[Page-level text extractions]
[Start of Attachment]

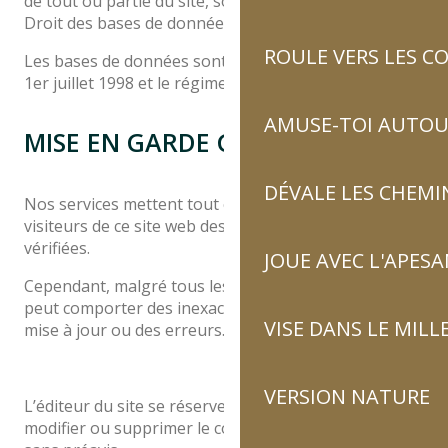
de tout ou partie du site, sont totalement interdites.
Droit des bases de données
ROULE VERS LES C
Les bases de données sont protégées par la loi du
1er juillet 1998 et le régime français du droit d’auteur.
AMUSE-TOI AUTOUR
MISE EN GARDE GÉNÉRALE
DÉVALE LES CHEMI
Nos services mettent tout en œuvre pour offrir aux
visiteurs de ce site web des informations fiables et
vérifiées.
JOUE AVEC L'APES
Cependant, malgré tous les soins apportés, le site
peut comporter des inexactitudes, des défauts de
VISE DANS LE MILL
mise à jour ou des erreurs.
VERSION NATURE
L’éditeur du site se réserve le droit de corriger,
modifier ou supprimer le contenu à tout moment et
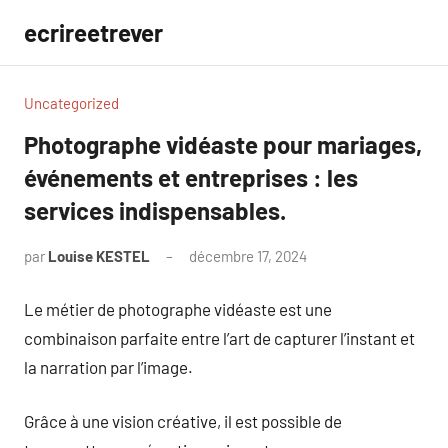
Aller
ecrireetrever
au
contenu
Uncategorized
Photographe vidéaste pour mariages,
événements et entreprises : les
services indispensables.
par
Louise KESTEL
décembre 17, 2024
Aucun
commentaire
Le métier de photographe vidéaste est une
combinaison parfaite entre l’art de capturer l’instant et
la narration par l’image.
Grâce à une vision créative, il est possible de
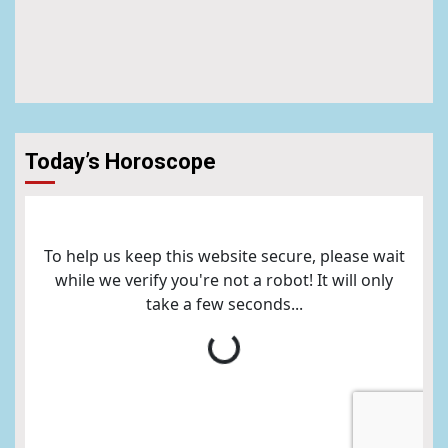
Today’s Horoscope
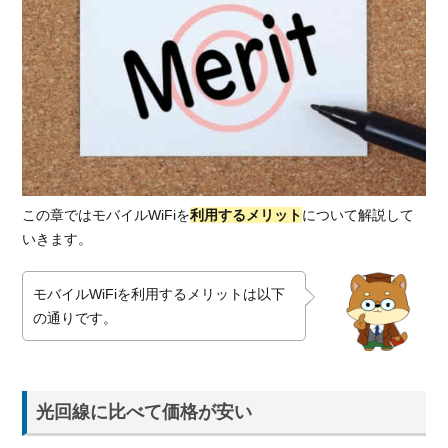
1.1.
光回
線に
比べ
て価
格が
安い
1.2.
工事
この章ではモバイルWiFiを
利用するメリット
について解説して
不要
いきます。
で最
短即
日か
モバイルWiFiを利用するメリットは以下
ら使
の通りです。
える
1.3.
外で
も高
光回線に比べて価格が安い
速の
イン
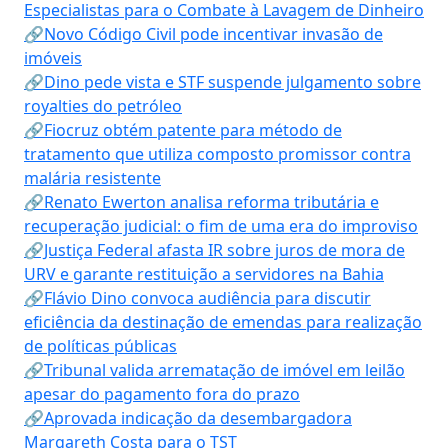
Especialistas para o Combate à Lavagem de Dinheiro
🔗Novo Código Civil pode incentivar invasão de
imóveis
🔗Dino pede vista e STF suspende julgamento sobre
royalties do petróleo
🔗Fiocruz obtém patente para método de
tratamento que utiliza composto promissor contra
malária resistente
🔗Renato Ewerton analisa reforma tributária e
recuperação judicial: o fim de uma era do improviso
🔗Justiça Federal afasta IR sobre juros de mora de
URV e garante restituição a servidores na Bahia
🔗Flávio Dino convoca audiência para discutir
eficiência da destinação de emendas para realização
de políticas públicas
🔗Tribunal valida arrematação de imóvel em leilão
apesar do pagamento fora do prazo
🔗Aprovada indicação da desembargadora
Margareth Costa para o TST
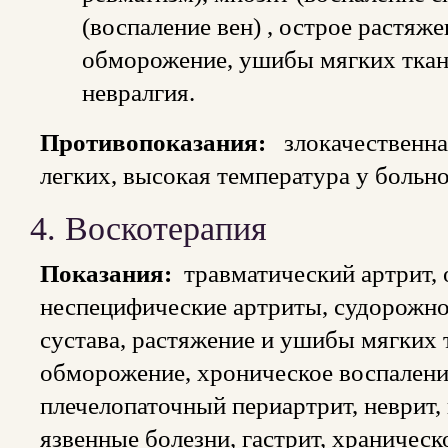
(воспаление вен) , острое растяже
обморожение, ушибы мягких ткане
невралгия.
Противопоказания:
злокачественна
легких, высокая температура у больн
4. Воскотерапия
Показания:
травматический артрит,
неспецифические артриты, судорожно
сустава, растяжение и ушибы мягких 
обморожение, хроническое воспалени
плечелопаточный периартрит, неврит,
язвенные болезни, гастрит, храническо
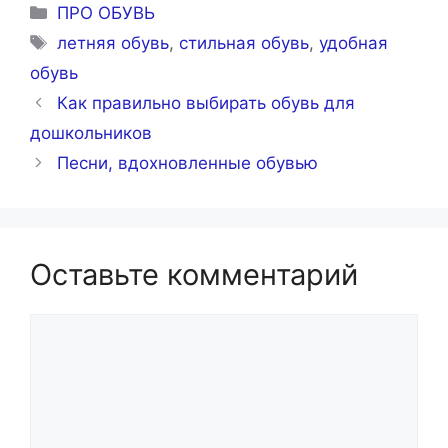
Рубрики
ПРО ОБУВЬ
Метки
летняя обувь
,
стильная обувь
,
удобная
обувь
Как правильно выбирать обувь для
дошкольников
Песни, вдохновленные обувью
Оставьте комментарий
Комментарий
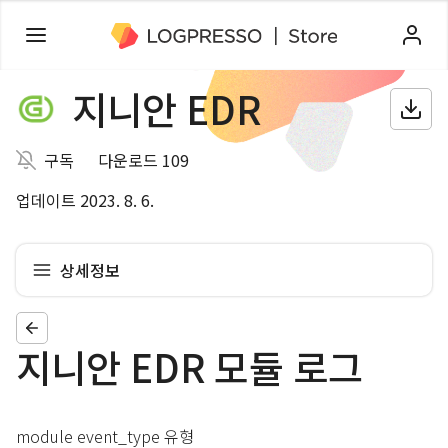
지니안 EDR
구독
다운로드 109
업데이트 2023. 8. 6.
상세정보
지니안 EDR 모듈 로그
module event_type 유형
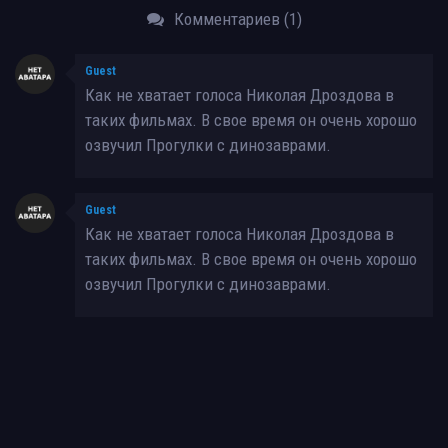
Комментариев (1)
Guest
Как не хватает голоса Николая Дроздова в
таких фильмах. В свое время он очень хорошо
озвучил Прогулки с динозаврами.
Guest
Как не хватает голоса Николая Дроздова в
таких фильмах. В свое время он очень хорошо
озвучил Прогулки с динозаврами.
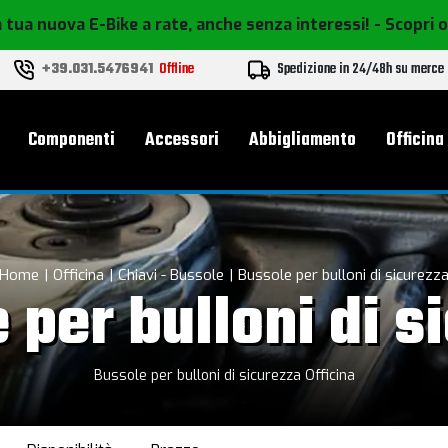
 tua nuova E-Bike a rate, anche senza interessi!
- Scopri 
+39.031.5476941
Offline
Spedizione in 24/48h su merce
le
Componenti
Accessori
Abbigliamento
Officina
Home
Officina
Chiavi - Bussole
Bussole per bulloni di sicurezz
 per bulloni di s
Bussole per bulloni di sicurezza Officina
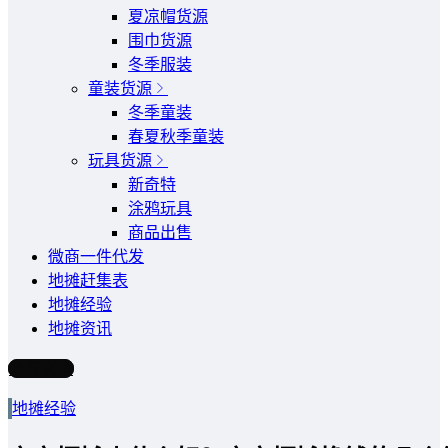
夏凉帽货源
围巾货源
冬季服装
童装货源
冬季童装
春夏秋季童装
玩具货源
新奇特
涂鸦玩具
商品出售
微商一件代发
地摊赶集表
地摊经验
地摊资讯
写文章
地摊经验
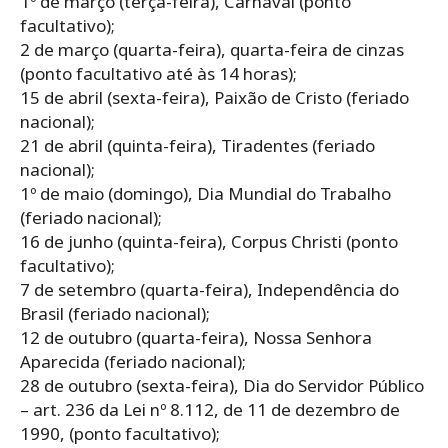
1º de março (terça-feira), Carnaval (ponto
facultativo);
2 de março (quarta-feira), quarta-feira de cinzas
(ponto facultativo até às 14 horas);
15 de abril (sexta-feira), Paixão de Cristo (feriado
nacional);
21 de abril (quinta-feira), Tiradentes (feriado
nacional);
1º de maio (domingo), Dia Mundial do Trabalho
(feriado nacional);
16 de junho (quinta-feira), Corpus Christi (ponto
facultativo);
7 de setembro (quarta-feira), Independência do
Brasil (feriado nacional);
12 de outubro (quarta-feira), Nossa Senhora
Aparecida (feriado nacional);
28 de outubro (sexta-feira), Dia do Servidor Público
– art. 236 da Lei nº 8.112, de 11 de dezembro de
1990, (ponto facultativo);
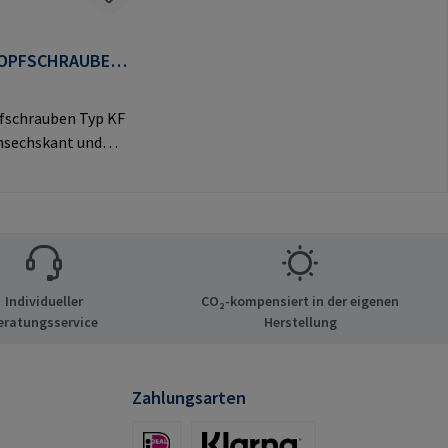
OPFSCHRAUBEN
fschrauben Typ KF
nsechskant und
vem Flachkopf für
e
ngen.Herstellerinf
nen: RAMPA GmbH
Auf der Heide 8
chen Deutschland
Individueller
CO₂-kompensiert in der eigenen
mail@rampa.com
eratungsservice
Herstellung
Zahlungsarten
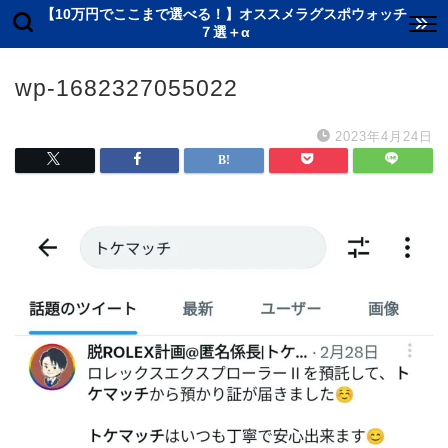
【10万円でここまで選べる！】オススメラグスポウォッチ
７選＋α
wp-1682327055022
2023年4月24日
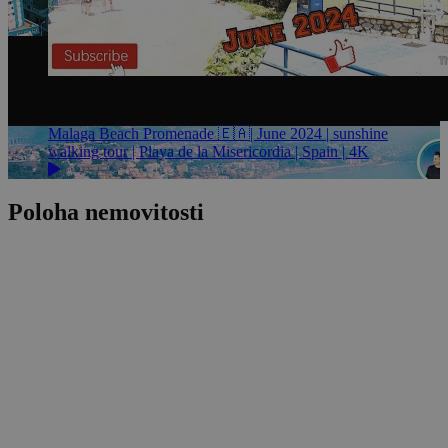
Malaga Beach Promenade 🇪🇦| June 2024 | sunshine
walking tour | Playa de la Misericordia | Spain | 4K
Poloha nemovitosti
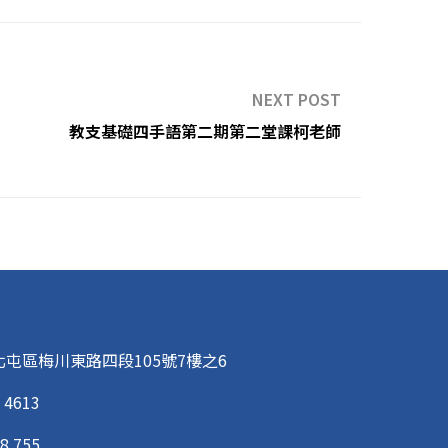
NEXT POST
教支基礎四手語第二期第二堂課柯老師
屯區梅川東路四段105號7樓之6
 4613
8 755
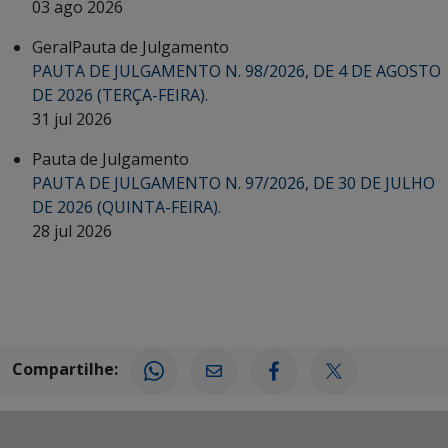
03 ago 2026
Geral
Pauta de Julgamento
PAUTA DE JULGAMENTO N. 98/2026, DE 4 DE AGOSTO
DE 2026 (TERÇA-FEIRA).
31 jul 2026
Pauta de Julgamento
PAUTA DE JULGAMENTO N. 97/2026, DE 30 DE JULHO
DE 2026 (QUINTA-FEIRA).
28 jul 2026
Compartilhe:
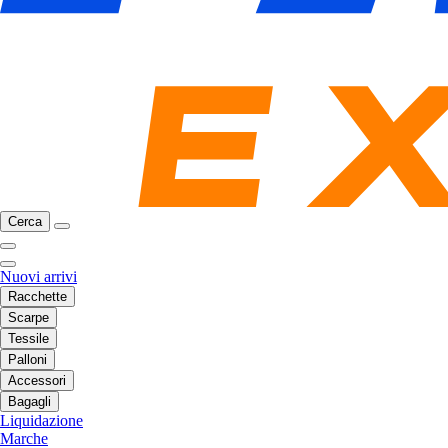
Cerca
Nuovi arrivi
Racchette
Scarpe
Tessile
Palloni
Accessori
Bagagli
Liquidazione
Marche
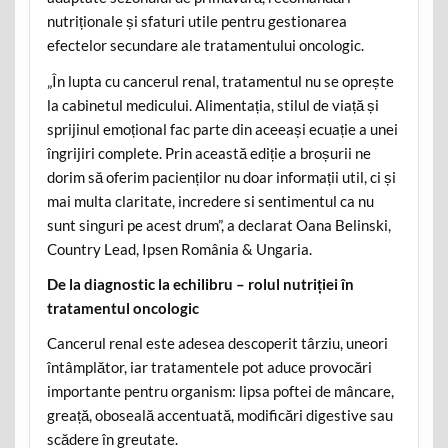
nutriționale și sfaturi utile pentru gestionarea
efectelor secundare ale tratamentului oncologic.
„În lupta cu cancerul renal, tratamentul nu se oprește
la cabinetul medicului. Alimentația, stilul de viață și
sprijinul emoțional fac parte din aceeași ecuație a unei
îngrijiri complete. Prin această ediție a broșurii ne
dorim să oferim pacienților nu doar informații util, ci și
mai multa claritate, incredere si sentimentul ca nu
sunt singuri pe acest drum”, a declarat Oana Belinski,
Country Lead, Ipsen România & Ungaria.
De la diagnostic la echilibru – rolul nutriției în
tratamentul oncologic
Cancerul renal este adesea descoperit târziu, uneori
întâmplător, iar tratamentele pot aduce provocări
importante pentru organism: lipsa poftei de mâncare,
greață, oboseală accentuată, modificări digestive sau
scădere în greutate.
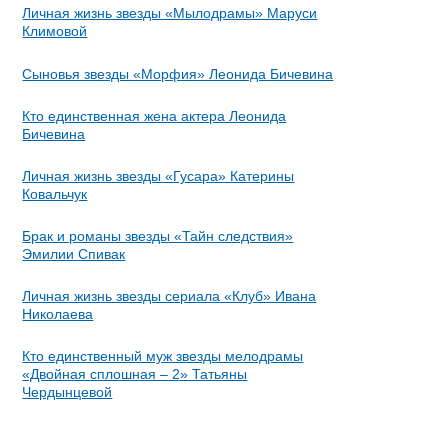
Личная жизнь звезды «Мылодрамы» Маруси
Климовой
Сыновья звезды «Морфия» Леонида Бичевина
Кто единственная жена актера Леонида
Бичевина
Личная жизнь звезды «Гусара» Катерины
Ковальчук
Брак и романы звезды «Тайн следствия»
Эмилии Спивак
Личная жизнь звезды сериала «Клуб» Ивана
Николаева
Кто единственный муж звезды мелодрамы
«Двойная сплошная – 2» Татьяны
Чердынцевой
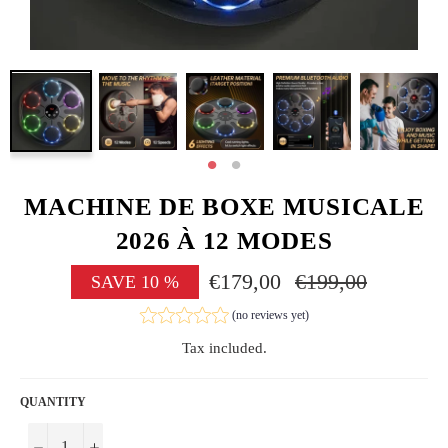
MACHINE DE BOXE MUSICALE
2026 À 12 MODES
€179,00
Regular
€199,00
SAVE
10
%
price
(no reviews yet)
Tax included.
QUANTITY
−
+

[End of Attachment]

Goal of the exercise :: Set down every entry above verbatim, without pictures.

Result of this task ::
de tout ou partie du site, sont totalement interdites.
Droit des bases de données
ROULE VERS LES C
Les bases de données sont protégées par la loi du
1er juillet 1998 et le régime français du droit d’auteur.
AMUSE-TOI AUTOUR
MISE EN GARDE GÉNÉRALE
DÉVALE LES CHEMI
Nos services mettent tout en œuvre pour offrir aux
visiteurs de ce site web des informations fiables et
vérifiées.
JOUE AVEC L'APES
Cependant, malgré tous les soins apportés, le site
peut comporter des inexactitudes, des défauts de
VISE DANS LE MILL
mise à jour ou des erreurs.
VERSION NATURE
L’éditeur du site se réserve le droit de corriger,
modifier ou supprimer le contenu à tout moment et
Aller
ecrireetrever
au
contenu
Uncategorized
Photographe vidéaste pour mariages,
événements et entreprises : les
services indispensables.
par
Louise KESTEL
décembre 17, 2024
Aucun
commentaire
Le métier de photographe vidéaste est une
combinaison parfaite entre l’art de capturer l’instant et
la narration par l’image.
Grâce à une vision créative, il est possible de
Today’s Horoscope
1.1.
光回
線に
比べ
て価
格が
安い
1.2.
工事
この章ではモバイルWiFiを
利用するメリット
について解説して
不要
いきます。
で最
短即
日か
モバイルWiFiを利用するメリットは以下
ら使
の通りです。
える
1.3.
外で
も高
光回線に比べて価格が安い
速の
イン
Especialistas para o Combate à Lavagem de Dinheiro
🔗Novo Código Civil pode incentivar invasão de
imóveis
🔗Dino pede vista e STF suspende julgamento sobre
royalties do petróleo
🔗Fiocruz obtém patente para método de
tratamento que utiliza composto promissor contra
malária resistente
🔗Renato Ewerton analisa reforma tributária e
recuperação judicial: o fim de uma era do improviso
🔗Justiça Federal afasta IR sobre juros de mora de
URV e garante restituição a servidores na Bahia
🔗Flávio Dino convoca audiência para discutir
eficiência da destinação de emendas para realização
de políticas públicas
🔗Tribunal valida arrematação de imóvel em leilão
apesar do pagamento fora do prazo
🔗Aprovada indicação da desembargadora
Margareth Costa para o TST
(воспаление вен) , острое растяже
обморожение, ушибы мягких ткане
невралгия.
Противопоказания:
злокачественна
легких, высокая температура у больн
4. Воскотерапия
Показания:
травматический артрит,
неспецифические артриты, судорожно
сустава, растяжение и ушибы мягких 
обморожение, хроническое воспалени
плечелопаточный периартрит, неврит,
язвенные болезни, гастрит, храническо
Рубрики
ПРО ОБУВЬ
Метки
летняя обувь
,
стильная обувь
,
удобная
обувь
Как правильно выбирать обувь для
дошкольников
Песни, вдохновленные обувью
Оставьте комментарий
Комментарий
지니안 EDR
구독
다운로드 109
업데이트 2023. 8. 6.
상세정보
지니안 EDR 모듈 로그
module event_type 유형
Комментариев (1)
Guest
Как не хватает голоса Николая Дроздова в
таких фильмах. В свое время он очень хорошо
озвучил Прогулки с динозаврами.
Guest
Как не хватает голоса Николая Дроздова в
таких фильмах. В свое время он очень хорошо
озвучил Прогулки с динозаврами.
 tua nuova E-Bike a rate, anche senza interessi!
- Scopri 
+39.031.5476941
Offline
Spedizione in 24/48h su merce
le
Componenti
Accessori
Abbigliamento
Officina
Home
Officina
Chiavi - Bussole
Bussole per bulloni di sicurezz
 per bulloni di s
Bussole per bulloni di sicurezza Officina
夏凉帽货源
围巾货源
冬季服装
童装货源
冬季童装
春夏秋季童装
玩具货源
新奇特
涂鸦玩具
商品出售
微商一件代发
地摊赶集表
地摊经验
地摊资讯
写文章
地摊经验
1º de março (terça-feira), Carnaval (ponto
facultativo);
2 de março (quarta-feira), quarta-feira de cinzas
(ponto facultativo até às 14 horas);
15 de abril (sexta-feira), Paixão de Cristo (feriado
nacional);
21 de abril (quinta-feira), Tiradentes (feriado
nacional);
1º de maio (domingo), Dia Mundial do Trabalho
(feriado nacional);
16 de junho (quinta-feira), Corpus Christi (ponto
facultativo);
7 de setembro (quarta-feira), Independência do
Brasil (feriado nacional);
12 de outubro (quarta-feira), Nossa Senhora
Aparecida (feriado nacional);
28 de outubro (sexta-feira), Dia do Servidor Público
– art. 236 da Lei nº 8.112, de 11 de dezembro de
1990, (ponto facultativo);
OPFSCHRAUBEN
fschrauben Typ KF
nsechskant und
vem Flachkopf für
e
ngen.Herstellerinf
nen: RAMPA GmbH
Auf der Heide 8
chen Deutschland
Individueller
CO₂-kompensiert in der eigenen
mail@rampa.com
eratungsservice
Herstellung
Zahlungsarten
【10万円でここまで選べる！】オススメラグスポウォッチ
７選＋α
wp-1682327055022
2023年4月24日
Malaga Beach Promenade 🇪🇦| June 2024 | sunshine
walking tour | Playa de la Misericordia | Spain | 4K
Poloha nemovitosti
NEXT POST
教支基礎四手語第二期第二堂課柯老師
屯區梅川東路四段105號7樓之6
 4613
8 755
03 ago 2026
Geral
Pauta de Julgamento
PAUTA DE JULGAMENTO N. 98/2026, DE 4 DE AGOSTO
DE 2026 (TERÇA-FEIRA).
31 jul 2026
Pauta de Julgamento
PAUTA DE JULGAMENTO N. 97/2026, DE 30 DE JULHO
DE 2026 (QUINTA-FEIRA).
28 jul 2026
Compartilhe:
Cerca
Nuovi arrivi
Racchette
Scarpe
Tessile
Palloni
Accessori
Bagagli
Liquidazione
Marche
nutriționale și sfaturi utile pentru gestionarea
efectelor secundare ale tratamentului oncologic.
„În lupta cu cancerul renal, tratamentul nu se oprește
la cabinetul medicului. Alimentația, stilul de viață și
sprijinul emoțional fac parte din aceeași ecuație a unei
îngrijiri complete. Prin această ediție a broșurii ne
dorim să oferim pacienților nu doar informații util, ci și
mai multa claritate, incredere si sentimentul ca nu
sunt singuri pe acest drum”, a declarat Oana Belinski,
Country Lead, Ipsen România & Ungaria.
De la diagnostic la echilibru – rolul nutriției în
tratamentul oncologic
Cancerul renal este adesea descoperit târziu, uneori
întâmplător, iar tratamentele pot aduce provocări
importante pentru organism: lipsa poftei de mâncare,
greață, oboseală accentuată, modificări digestive sau
scădere în greutate.
Личная жизнь звезды «Мылодрамы» Маруси
Климовой
Сыновья звезды «Морфия» Леонида Бичевина
Кто единственная жена актера Леонида
Бичевина
Личная жизнь звезды «Гусара» Катерины
Ковальчук
Брак и романы звезды «Тайн следствия»
Эмилии Спивак
Личная жизнь звезды сериала «Клуб» Ивана
Николаева
Кто единственный муж звезды мелодрамы
«Двойная сплошная – 2» Татьяны
Чердынцевой
MACHINE DE BOXE MUSICALE
2026 À 12 MODES
€179,00
Regular
€199,00
SAVE
10
%
price
(no reviews yet)
Tax included.
QUANTITY
−
+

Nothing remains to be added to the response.